Le système a également été déployé parmi d’autres forces dans divers pays du monde, le principal client étant les forces spéciales américaines.

UN OPÉRATEUR montre comment SMASH agit contre un ballon comme ceux envoyés de Gaza en Israël.

UN OPÉRATEUR montre comment SMASH agit contre un ballon comme ceux envoyés de Gaza en Israël (crédit photo: MARC ISRAEL SELLEM / THE JERUSALEM POST)

Ce qui a commencé comme ressemblant à un jouet pour enfant est devenu une arme stratégique entre les mains de militaires et d’acteurs hostiles non étatiques à travers le ciel désordonné du Moyen-Orient.

Des villes surpeuplées de Beyrouth et de Gaza aux déserts sablonneux du Yémen et de l’Irak, les drones armés ont mis au premier plan un nouvel genre de menaces à la sécurité et ont accru les enjeux des tensions entre Israël et ses ennemis.

“La menace des drones est une menace multicouche”, a déclaré au Post le Dr. Abraham Mazor, vice-président BD & Marketing de Smart Shooter. «Il n’y a pas qu’un seul type de problème que nous devons vaincre ; il en existe de nombreuses sortes, en termes de hauteur, de poids, de vitesse ; et donc il n’y a pas une solution unique pour la menace qu’ils posent. ”

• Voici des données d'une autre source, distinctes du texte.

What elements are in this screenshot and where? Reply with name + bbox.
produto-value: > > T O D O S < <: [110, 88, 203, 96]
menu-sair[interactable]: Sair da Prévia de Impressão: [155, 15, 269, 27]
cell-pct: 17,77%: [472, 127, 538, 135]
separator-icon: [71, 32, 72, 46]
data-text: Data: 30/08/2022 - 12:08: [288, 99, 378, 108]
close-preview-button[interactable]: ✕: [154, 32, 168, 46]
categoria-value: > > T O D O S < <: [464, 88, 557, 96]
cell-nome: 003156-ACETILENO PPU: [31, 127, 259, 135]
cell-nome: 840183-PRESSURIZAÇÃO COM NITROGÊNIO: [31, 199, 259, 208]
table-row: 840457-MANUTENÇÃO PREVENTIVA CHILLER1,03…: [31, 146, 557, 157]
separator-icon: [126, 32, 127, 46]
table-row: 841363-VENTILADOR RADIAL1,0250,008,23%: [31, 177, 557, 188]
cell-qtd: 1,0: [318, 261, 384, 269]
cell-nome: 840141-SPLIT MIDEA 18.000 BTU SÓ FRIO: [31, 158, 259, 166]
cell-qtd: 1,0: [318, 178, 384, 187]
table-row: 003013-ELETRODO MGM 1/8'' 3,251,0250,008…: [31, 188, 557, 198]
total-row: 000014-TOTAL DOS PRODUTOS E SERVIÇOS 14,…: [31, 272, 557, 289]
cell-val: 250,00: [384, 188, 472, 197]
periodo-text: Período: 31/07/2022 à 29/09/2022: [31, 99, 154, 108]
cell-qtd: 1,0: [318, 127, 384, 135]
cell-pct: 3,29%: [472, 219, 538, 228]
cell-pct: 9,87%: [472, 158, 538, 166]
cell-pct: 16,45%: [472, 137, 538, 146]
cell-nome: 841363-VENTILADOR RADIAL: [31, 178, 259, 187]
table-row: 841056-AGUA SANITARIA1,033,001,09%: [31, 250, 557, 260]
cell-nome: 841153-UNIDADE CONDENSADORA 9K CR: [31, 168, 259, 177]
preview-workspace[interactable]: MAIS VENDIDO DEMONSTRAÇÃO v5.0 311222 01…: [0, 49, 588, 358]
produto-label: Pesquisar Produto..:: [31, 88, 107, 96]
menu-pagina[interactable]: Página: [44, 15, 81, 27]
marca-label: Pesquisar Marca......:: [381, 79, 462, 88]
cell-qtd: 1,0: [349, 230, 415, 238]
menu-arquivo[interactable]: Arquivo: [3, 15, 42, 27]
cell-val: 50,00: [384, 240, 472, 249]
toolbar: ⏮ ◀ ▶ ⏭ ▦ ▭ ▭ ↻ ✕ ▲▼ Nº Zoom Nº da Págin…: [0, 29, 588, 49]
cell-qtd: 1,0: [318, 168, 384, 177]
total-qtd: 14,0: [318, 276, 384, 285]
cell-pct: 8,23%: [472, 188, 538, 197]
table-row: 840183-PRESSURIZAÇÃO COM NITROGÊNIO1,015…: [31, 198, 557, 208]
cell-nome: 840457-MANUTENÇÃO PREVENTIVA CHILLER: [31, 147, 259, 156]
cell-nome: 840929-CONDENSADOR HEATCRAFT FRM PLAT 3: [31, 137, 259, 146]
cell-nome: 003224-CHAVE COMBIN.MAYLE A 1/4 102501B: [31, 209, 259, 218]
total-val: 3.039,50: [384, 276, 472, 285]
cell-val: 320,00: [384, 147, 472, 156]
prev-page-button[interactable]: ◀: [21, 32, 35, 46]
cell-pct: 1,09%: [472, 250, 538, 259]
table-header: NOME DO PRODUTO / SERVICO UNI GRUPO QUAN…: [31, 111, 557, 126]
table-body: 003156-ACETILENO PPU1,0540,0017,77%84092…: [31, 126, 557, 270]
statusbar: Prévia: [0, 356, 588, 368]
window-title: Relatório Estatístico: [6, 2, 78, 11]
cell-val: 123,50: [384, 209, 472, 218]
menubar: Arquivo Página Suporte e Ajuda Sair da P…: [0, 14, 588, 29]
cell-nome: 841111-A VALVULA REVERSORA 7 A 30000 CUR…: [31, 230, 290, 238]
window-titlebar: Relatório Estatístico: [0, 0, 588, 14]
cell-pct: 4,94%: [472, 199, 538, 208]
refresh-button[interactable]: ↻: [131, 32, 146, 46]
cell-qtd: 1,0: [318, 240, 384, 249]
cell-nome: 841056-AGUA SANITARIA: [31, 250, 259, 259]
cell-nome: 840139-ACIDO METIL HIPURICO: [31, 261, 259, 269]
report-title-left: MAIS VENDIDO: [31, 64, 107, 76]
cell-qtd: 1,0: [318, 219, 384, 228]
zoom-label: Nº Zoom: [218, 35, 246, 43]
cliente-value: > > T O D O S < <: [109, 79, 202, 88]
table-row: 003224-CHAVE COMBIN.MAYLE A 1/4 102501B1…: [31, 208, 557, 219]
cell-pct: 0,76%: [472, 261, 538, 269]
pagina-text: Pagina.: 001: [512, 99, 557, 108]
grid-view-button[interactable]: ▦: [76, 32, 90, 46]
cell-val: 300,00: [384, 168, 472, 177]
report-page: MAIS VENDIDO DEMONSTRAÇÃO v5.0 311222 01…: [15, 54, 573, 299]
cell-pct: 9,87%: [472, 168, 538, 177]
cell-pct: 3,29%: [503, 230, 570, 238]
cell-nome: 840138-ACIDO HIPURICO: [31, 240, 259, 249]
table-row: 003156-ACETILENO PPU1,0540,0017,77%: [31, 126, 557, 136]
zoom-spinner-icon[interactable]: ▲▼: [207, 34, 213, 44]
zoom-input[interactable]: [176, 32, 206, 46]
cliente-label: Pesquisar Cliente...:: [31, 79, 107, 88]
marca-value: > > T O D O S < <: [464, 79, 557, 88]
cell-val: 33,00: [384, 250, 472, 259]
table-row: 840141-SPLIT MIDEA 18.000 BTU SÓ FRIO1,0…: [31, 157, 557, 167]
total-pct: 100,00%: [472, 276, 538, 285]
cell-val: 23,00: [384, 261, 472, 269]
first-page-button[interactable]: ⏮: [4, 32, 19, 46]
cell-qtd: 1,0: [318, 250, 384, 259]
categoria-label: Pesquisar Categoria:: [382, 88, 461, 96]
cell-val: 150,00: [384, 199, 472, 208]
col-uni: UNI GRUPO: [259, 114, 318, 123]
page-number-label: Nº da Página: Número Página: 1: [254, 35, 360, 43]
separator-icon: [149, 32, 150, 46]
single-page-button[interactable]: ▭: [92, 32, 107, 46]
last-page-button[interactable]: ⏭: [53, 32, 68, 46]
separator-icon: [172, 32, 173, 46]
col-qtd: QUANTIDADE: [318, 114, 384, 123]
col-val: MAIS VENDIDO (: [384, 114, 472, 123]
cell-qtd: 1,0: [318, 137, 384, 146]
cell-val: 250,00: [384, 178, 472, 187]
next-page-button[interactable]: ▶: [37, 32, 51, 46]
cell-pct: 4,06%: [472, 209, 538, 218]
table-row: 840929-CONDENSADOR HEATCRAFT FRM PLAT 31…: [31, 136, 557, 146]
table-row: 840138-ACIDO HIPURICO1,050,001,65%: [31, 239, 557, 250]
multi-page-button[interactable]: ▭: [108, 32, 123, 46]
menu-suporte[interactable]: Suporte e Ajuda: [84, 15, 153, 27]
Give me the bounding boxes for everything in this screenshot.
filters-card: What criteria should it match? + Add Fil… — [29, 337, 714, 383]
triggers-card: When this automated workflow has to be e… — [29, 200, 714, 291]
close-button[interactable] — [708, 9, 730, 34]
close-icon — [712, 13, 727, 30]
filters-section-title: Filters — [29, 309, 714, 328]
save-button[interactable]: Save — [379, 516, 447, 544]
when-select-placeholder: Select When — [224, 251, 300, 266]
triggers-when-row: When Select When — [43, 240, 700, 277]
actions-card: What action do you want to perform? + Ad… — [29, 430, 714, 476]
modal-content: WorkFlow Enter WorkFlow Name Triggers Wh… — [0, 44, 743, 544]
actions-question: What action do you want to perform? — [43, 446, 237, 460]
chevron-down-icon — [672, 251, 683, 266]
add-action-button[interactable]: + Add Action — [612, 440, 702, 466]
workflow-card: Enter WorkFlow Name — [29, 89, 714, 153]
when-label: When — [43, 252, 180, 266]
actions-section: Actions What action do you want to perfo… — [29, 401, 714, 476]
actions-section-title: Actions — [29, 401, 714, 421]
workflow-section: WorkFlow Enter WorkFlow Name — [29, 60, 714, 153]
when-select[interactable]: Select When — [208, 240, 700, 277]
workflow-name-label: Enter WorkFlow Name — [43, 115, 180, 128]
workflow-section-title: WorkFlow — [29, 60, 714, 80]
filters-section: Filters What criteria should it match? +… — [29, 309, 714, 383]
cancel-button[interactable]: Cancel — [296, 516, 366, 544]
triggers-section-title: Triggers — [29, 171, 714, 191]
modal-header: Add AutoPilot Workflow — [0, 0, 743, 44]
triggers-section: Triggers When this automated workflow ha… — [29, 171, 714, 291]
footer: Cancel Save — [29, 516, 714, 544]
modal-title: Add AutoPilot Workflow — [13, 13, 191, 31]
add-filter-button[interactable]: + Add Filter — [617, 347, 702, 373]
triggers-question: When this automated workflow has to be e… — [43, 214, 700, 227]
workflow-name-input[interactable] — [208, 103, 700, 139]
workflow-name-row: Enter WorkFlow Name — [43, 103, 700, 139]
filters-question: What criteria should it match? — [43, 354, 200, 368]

Alors que les drones et autres engins aériens incendiaires sont des produits bon marché et que l’on peut généralement acheter des jouets sur le marché civil, ils sont rapides et restent un défi, même pour les tireurs d’élite qualifiés. L’attrait de ces avions sans pilote, qui peuvent également être suffisamment petits pour échapper aux systèmes de défense antiaérienne, a poussé de nombreuses entreprises à se démener pour mettre au point une technologie de pointe permettant de les éliminer.

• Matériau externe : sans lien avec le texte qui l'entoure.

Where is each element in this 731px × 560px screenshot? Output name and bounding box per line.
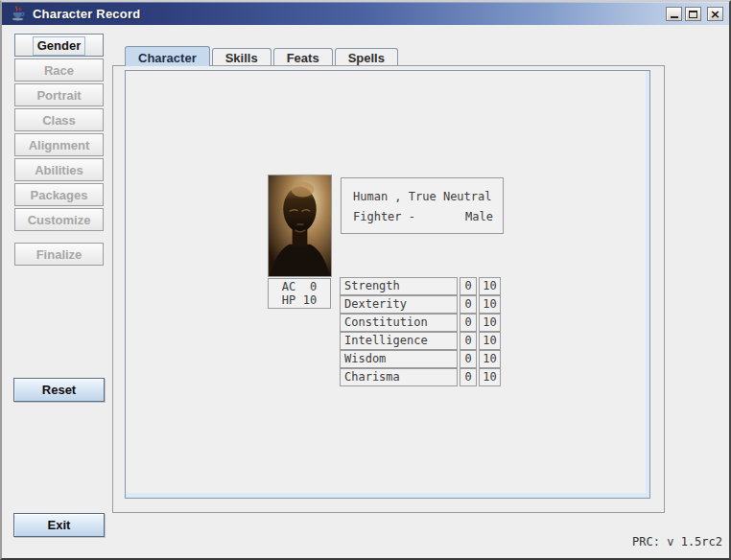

Mais un nouveau système mis au point par Smart Shooter, le SMASH 2000, pour supprimer les drones, pourrait être la réponse recherchée par les militaires.

SMASH INSTALLÉ sur un M-16. (MARC ISRAEL SELLEM / THE JERUSALEM POST)

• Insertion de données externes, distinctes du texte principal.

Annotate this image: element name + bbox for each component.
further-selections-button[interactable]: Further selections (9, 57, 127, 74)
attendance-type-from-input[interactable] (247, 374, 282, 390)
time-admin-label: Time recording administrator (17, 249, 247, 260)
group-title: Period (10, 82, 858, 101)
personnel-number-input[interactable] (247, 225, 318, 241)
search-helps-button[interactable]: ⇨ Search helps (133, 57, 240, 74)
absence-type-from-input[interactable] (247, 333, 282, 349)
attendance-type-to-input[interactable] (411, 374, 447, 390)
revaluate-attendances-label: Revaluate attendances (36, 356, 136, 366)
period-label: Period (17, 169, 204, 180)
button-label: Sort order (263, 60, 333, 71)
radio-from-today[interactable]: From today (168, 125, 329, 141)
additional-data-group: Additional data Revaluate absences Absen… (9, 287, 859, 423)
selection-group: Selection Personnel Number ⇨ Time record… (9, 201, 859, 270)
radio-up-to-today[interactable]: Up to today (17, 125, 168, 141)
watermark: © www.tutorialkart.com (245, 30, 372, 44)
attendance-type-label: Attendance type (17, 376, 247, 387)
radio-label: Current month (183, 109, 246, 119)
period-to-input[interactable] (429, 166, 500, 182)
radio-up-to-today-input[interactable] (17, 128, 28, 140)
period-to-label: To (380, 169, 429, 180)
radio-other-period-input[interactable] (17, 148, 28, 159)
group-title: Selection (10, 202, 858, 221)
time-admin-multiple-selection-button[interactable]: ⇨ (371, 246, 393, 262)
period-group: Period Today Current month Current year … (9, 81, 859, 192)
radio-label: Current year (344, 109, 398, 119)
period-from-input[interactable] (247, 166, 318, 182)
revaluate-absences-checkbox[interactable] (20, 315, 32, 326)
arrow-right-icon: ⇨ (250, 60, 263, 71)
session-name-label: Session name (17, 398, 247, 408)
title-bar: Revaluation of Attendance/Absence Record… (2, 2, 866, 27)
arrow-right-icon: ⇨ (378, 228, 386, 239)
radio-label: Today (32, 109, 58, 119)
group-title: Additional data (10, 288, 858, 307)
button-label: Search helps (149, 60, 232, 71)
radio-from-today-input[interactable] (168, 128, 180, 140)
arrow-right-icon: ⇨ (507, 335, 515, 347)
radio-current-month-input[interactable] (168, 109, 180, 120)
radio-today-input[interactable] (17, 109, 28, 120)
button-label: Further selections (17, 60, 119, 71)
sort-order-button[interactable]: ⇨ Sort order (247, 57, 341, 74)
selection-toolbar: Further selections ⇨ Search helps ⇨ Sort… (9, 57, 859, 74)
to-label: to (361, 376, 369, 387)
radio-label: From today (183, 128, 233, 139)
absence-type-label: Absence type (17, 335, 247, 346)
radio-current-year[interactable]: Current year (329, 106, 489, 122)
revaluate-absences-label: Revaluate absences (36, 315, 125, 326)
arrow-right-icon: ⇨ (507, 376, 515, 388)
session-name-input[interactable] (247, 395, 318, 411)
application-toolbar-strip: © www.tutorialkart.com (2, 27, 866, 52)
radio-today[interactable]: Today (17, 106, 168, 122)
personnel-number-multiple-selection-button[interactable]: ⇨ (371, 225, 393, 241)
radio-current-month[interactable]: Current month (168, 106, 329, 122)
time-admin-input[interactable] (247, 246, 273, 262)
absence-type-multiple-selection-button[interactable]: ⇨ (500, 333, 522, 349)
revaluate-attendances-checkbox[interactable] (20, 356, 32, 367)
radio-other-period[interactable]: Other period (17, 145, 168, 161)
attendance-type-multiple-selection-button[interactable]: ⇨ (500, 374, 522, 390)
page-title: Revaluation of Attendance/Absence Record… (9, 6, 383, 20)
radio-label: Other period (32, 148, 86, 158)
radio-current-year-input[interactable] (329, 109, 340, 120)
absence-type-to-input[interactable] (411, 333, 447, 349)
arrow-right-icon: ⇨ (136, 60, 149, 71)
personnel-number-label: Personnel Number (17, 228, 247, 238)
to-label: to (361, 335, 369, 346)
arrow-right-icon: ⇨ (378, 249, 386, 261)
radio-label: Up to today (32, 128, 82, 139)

«Les drones étant devenus une menace très grave dans le monde entier, nous avons commencé à réfléchir à la manière dont nous pourrions utiliser le système contre les drones», a déclaré Mazor, expliquant que SMASH 2000 pouvait toucher des cibles en mouvement sur terre et dans le ciel.

“Si vous êtes capable de frapper des cibles mobiles, nous ne nous soucions pas de savoir si la cible est au sol, comme des terroristes dans le terminal, des terroristes sur le champ de bataille ou un drone dans le ciel”, a-t-il déclaré.

Nous devons adapter l’algorithme et quelques autres choses, mais au fond, nous sommes confrontés au même défi : comment atteindre des cibles en mouvement », a-t-il déclaré.

Même sans aucune expérience des fusils ou du système, l’auteur de l’article a pu, lors d’une visite avec des représentants de la compagnie dans le nord d’Israël, suivre les déplacements des cibles mobiles situées à plus de 200 mètres, notamment plusieurs ballons, avec l’aide de SMASH 2000 installé sur un fusil M4 utilisé. L’auteur est devenu un tireur intelligent.

“La nécessité d’un tel système survient du moment où les soldats au combat doivent opérer dans des scénarios très tendus et faire les choses très rapidement et avec précision, sous une énorme pression physique et mentale”, a déclaré un autre représentant de la compagnie au Post, tout en démontrant la portée du système.

“Exactement de la même manière qu’il se verrouille sur une cible au sol, il se verrouille sur une cible dans les airs”, a-t-il déclaré.

Avec le système, l’utilisateur sélectionne et se verrouille sur la cible. Dès que le déclencheur est pressé, le système calcule le mouvement de la cible et prédit son emplacement suivant au moyen d’un traitement d’image avancé et d’algorithmes. SMASH 2000 retient le tir de la balle tant que la cible n’est pas dans la ligne de mire.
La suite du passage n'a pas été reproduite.